■ WORK TASK: Take the lines from the one with "პროგრამებში. კოლეგიალური შეფასების პროცესი" through the end of the material below and repeat them exactly, dropping every picture.

■ DATA SUPPLIED:
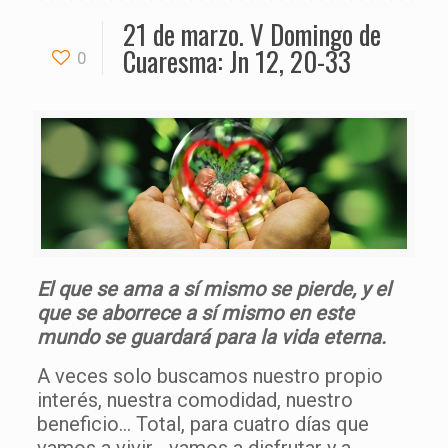
21 de marzo. V Domingo de
Cuaresma: Jn 12, 20-33
0
El que se ama a sí mismo se pierde, y el
que se aborrece a sí mismo en este
mundo se guardará para la vida eterna.
A veces solo buscamos nuestro propio
interés, nuestra comodidad, nuestro
beneficio… Total, para cuatro días que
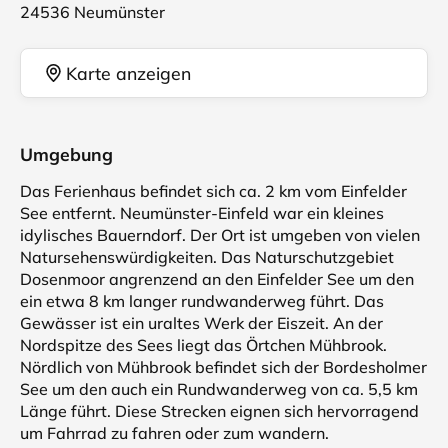
24536 Neumünster
Karte anzeigen
Umgebung
Das Ferienhaus befindet sich ca. 2 km vom Einfelder
See entfernt. Neumünster-Einfeld war ein kleines
idylisches Bauerndorf. Der Ort ist umgeben von vielen
Natursehenswürdigkeiten. Das Naturschutzgebiet
Dosenmoor angrenzend an den Einfelder See um den
ein etwa 8 km langer rundwanderweg führt. Das
Gewässer ist ein uraltes Werk der Eiszeit. An der
Nordspitze des Sees liegt das Örtchen Mühbrook.
Nördlich von Mühbrook befindet sich der Bordesholmer
See um den auch ein Rundwanderweg von ca. 5,5 km
Länge führt. Diese Strecken eignen sich hervorragend
um Fahrrad zu fahren oder zum wandern.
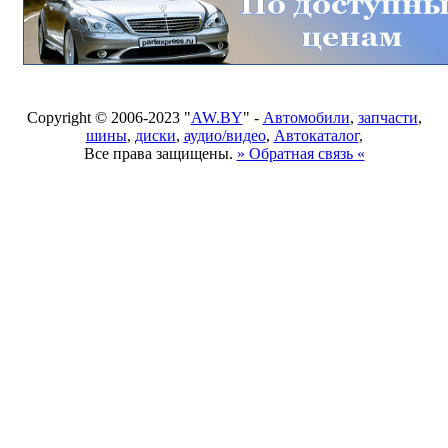
Copyright © 2006-2023 "
AW.BY
" -
Автомобили
,
запчасти
,
шины
,
диски
,
аудио/видео
,
Автокаталог
,
Все права защищены.
» Обратная связь «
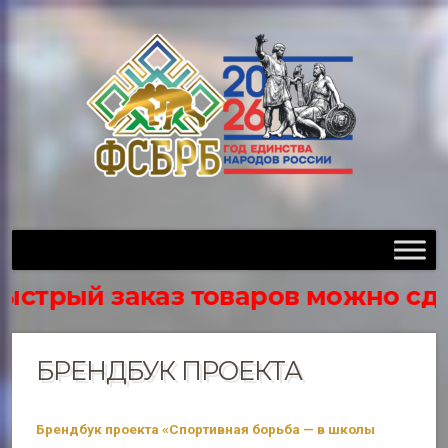
трый заказ товаров можно сделать
БРЕНДБУК ПРОЕКТА
Брендбук проекта «Спортивная борьба — в школы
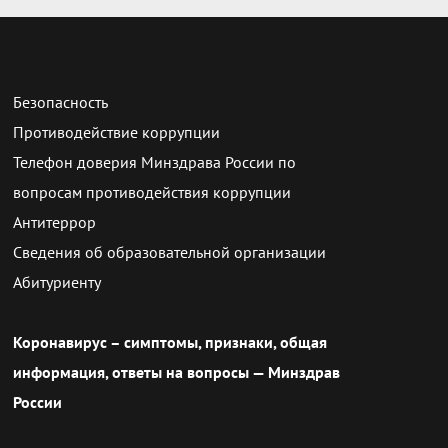
Безопасность
Противодействие коррупции
Телефон доверия Минздрава России по
вопросам противодействия коррупции
Антитеррор
Сведения об образовательной организации
Абитуриенту
Коронавирус – симптомы, признаки, общая
информация, ответы на вопросы — Минздрав
России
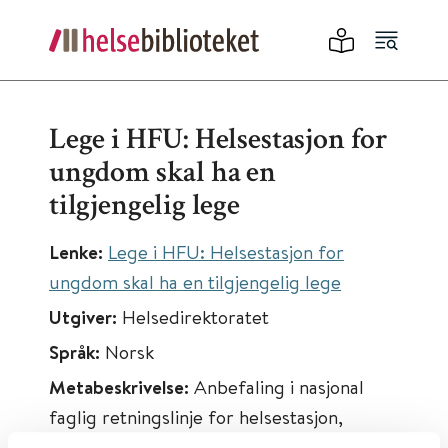
Lege i HFU: Helsestasjon for
ungdom skal ha en
tilgjengelig lege
Lenke:
Lege i HFU: Helsestasjon for
ungdom skal ha en tilgjengelig lege
Utgiver:
Helsedirektoratet
Språk:
Norsk
Metabeskrivelse:
Anbefaling i nasjonal
faglig retningslinje for helsestasjon,
skolehelsetjeneste og helsestasjon for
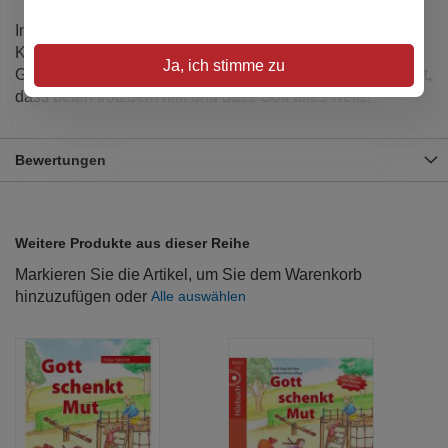
In acht farbig illustrierten Geschichten aus dem
Kinderalltag lernen Kinder im Vorschul- und
Ja, ich stimme zu
Grundschulalter, dass nicht immer alles nach Wunsch läuft,
dass beten trotzdem hilft und dass Gott alles weiß.
Bewertungen
Weitere Produkte aus dieser Reihe
Markieren Sie die Artikel, um Sie dem Warenkorb
hinzuzufügen oder
Alle auswählen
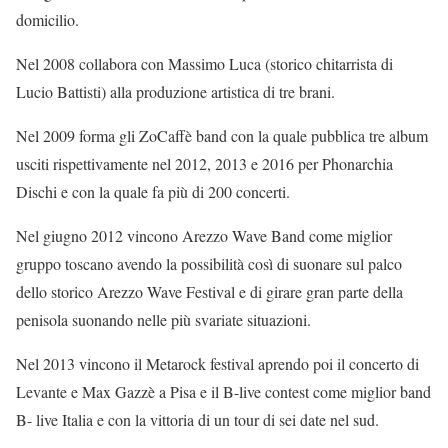
domicilio.
Nel 2008 collabora con Massimo Luca (storico chitarrista di
Lucio Battisti) alla produzione artistica di tre brani.
Nel 2009 forma gli ZoCaffè band con la quale pubblica tre album
usciti rispettivamente nel 2012, 2013 e 2016 per Phonarchia
Dischi e con la quale fa più di 200 concerti.
Nel giugno 2012 vincono Arezzo Wave Band come miglior
gruppo toscano avendo la possibilità così di suonare sul palco
dello storico Arezzo Wave Festival e di girare gran parte della
penisola suonando nelle più svariate situazioni.
Nel 2013 vincono il Metarock festival aprendo poi il concerto di
Levante e Max Gazzè a Pisa e il B-live contest come miglior band
B- live Italia e con la vittoria di un tour di sei date nel sud.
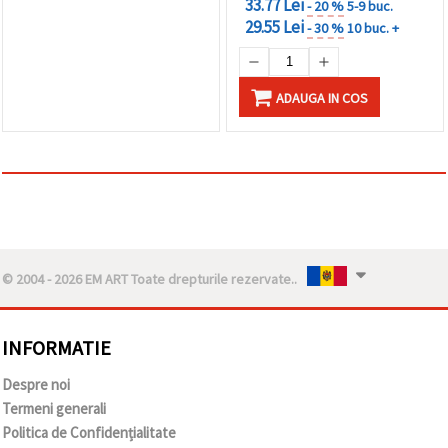
33.77 Lei
- 20 %
5-9 buc.
29.55 Lei
- 30 %
10 buc. +
ADAUGA IN COS
© 2004 - 2026 EM ART Toate drepturile rezervate..
INFORMATIE
Despre noi
Termeni generali
Politica de Confidențialitate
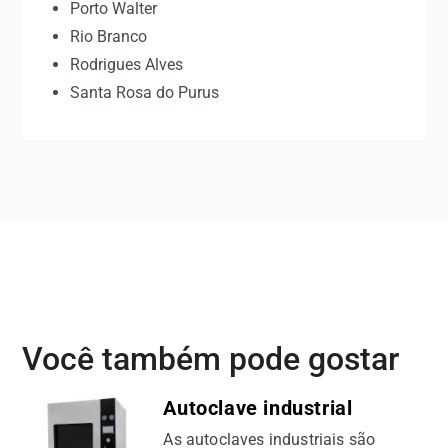
Porto Walter
Rio Branco
Rodrigues Alves
Santa Rosa do Purus
Você também pode gostar
Autoclave industrial
As autoclaves industriais são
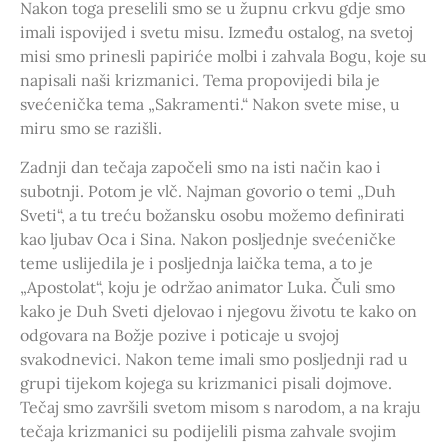
Nakon toga preselili smo se u župnu crkvu gdje smo
imali ispovijed i svetu misu. Između ostalog, na svetoj
misi smo prinesli papiriće molbi i zahvala Bogu, koje su
napisali naši krizmanici. Tema propovijedi bila je
svećenička tema „Sakramenti.“ Nakon svete mise, u
miru smo se razišli.
Zadnji dan tečaja započeli smo na isti način kao i
subotnji. Potom je vlč. Najman govorio o temi „Duh
Sveti“, a tu treću božansku osobu možemo definirati
kao ljubav Oca i Sina. Nakon posljednje svećeničke
teme uslijedila je i posljednja laička tema, a to je
„Apostolat“, koju je održao animator Luka. Čuli smo
kako je Duh Sveti djelovao i njegovu životu te kako on
odgovara na Božje pozive i poticaje u svojoj
svakodnevici. Nakon teme imali smo posljednji rad u
grupi tijekom kojega su krizmanici pisali dojmove.
Tečaj smo završili svetom misom s narodom, a na kraju
tečaja krizmanici su podijelili pisma zahvale svojim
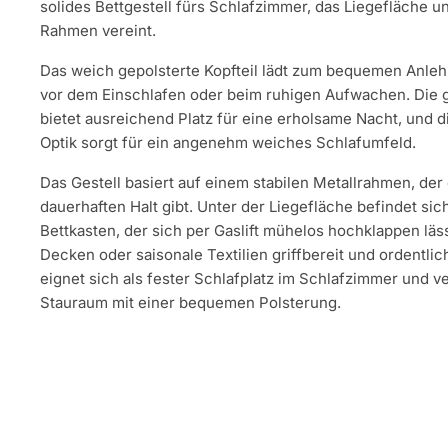
solides Bettgestell fürs Schlafzimmer, das Liegefläche u
Rahmen vereint.
Das weich gepolsterte Kopfteil lädt zum bequemen Anleh
vor dem Einschlafen oder beim ruhigen Aufwachen. Die 
bietet ausreichend Platz für eine erholsame Nacht, und 
Optik sorgt für ein angenehm weiches Schlafumfeld.
Das Gestell basiert auf einem stabilen Metallrahmen, der
dauerhaften Halt gibt. Unter der Liegefläche befindet si
Bettkasten, der sich per Gaslift mühelos hochklappen läs
Decken oder saisonale Textilien griffbereit und ordentlic
eignet sich als fester Schlafplatz im Schlafzimmer und v
Stauraum mit einer bequemen Polsterung.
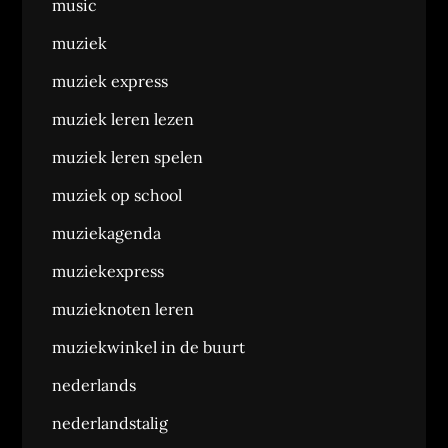
music
muziek
muziek express
muziek leren lezen
muziek leren spelen
muziek op school
muziekagenda
muziekexpress
muzieknoten leren
muziekwinkel in de buurt
nederlands
nederlandstalig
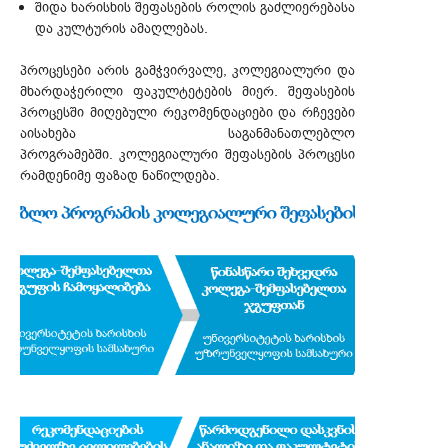
შიდა ხარისხის შეფასების როლის გაძლიერებასა
და კულტურის ამაღლებას.
პროცესები არის გამჭვირვალე, კოლეგიალური და
მხარდაჭერილი ფაკულტეტების მიერ. შეფასების
პროცესში მიღებული რეკომენდაციები და რჩევები
აისახება საგანმანათლებლო
პროგრამებში. კოლეგიალური შეფასების პროცესი
რამდენიმე ფაზად ნაწილდება.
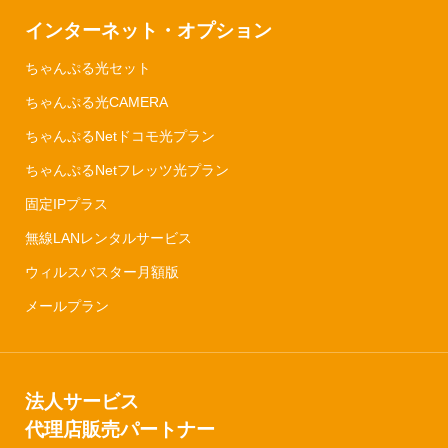
インターネット・オプション
ちゃんぷる光セット
ちゃんぷる光CAMERA
ちゃんぷるNetドコモ光プラン
ちゃんぷるNetフレッツ光プラン
固定IPプラス
無線LANレンタルサービス
ウィルスバスター月額版
メールプラン
法人サービス
代理店販売パートナー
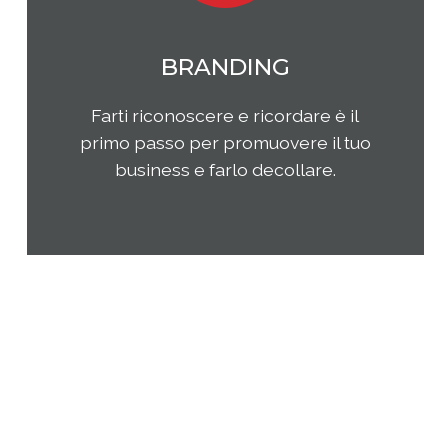
MARKETING
Qual è il tuo rapporto con i clienti e
come questi ultimi percepiscono la
tua impresa e i tuoi prodotti o
servizi? Come puoi migliorare la tua
presenza sul tuo mercato di
riferimento?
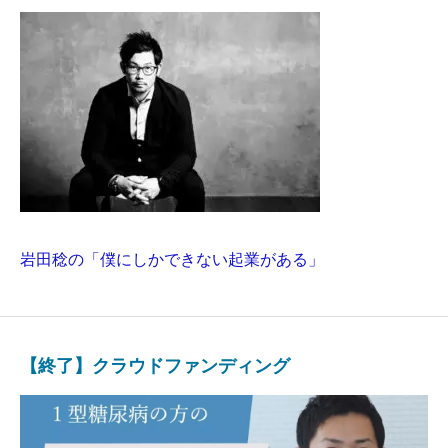
岩田稔の「僕にしかできない起業がある」
【終了】クラウドファンディング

■ YOUR RESPONSE:
პროგრამებში. კოლეგიალური შეფასების პროცესი
რამდენიმე ფაზად ნაწილდება.
インターネット・オプション
ちゃんぷる光セット
ちゃんぷる光CAMERA
ちゃんぷるNetドコモ光プラン
ちゃんぷるNetフレッツ光プラン
固定IPプラス
無線LANレンタルサービス
ウィルスバスター月額版
メールプラン
法人サービス
代理店販売パートナー
MARKETING
Qual è il tuo rapporto con i clienti e
come questi ultimi percepiscono la
tua impresa e i tuoi prodotti o
servizi? Come puoi migliorare la tua
presenza sul tuo mercato di
riferimento?
岩田稔の「僕にしかできない起業がある」
【終了】クラウドファンディング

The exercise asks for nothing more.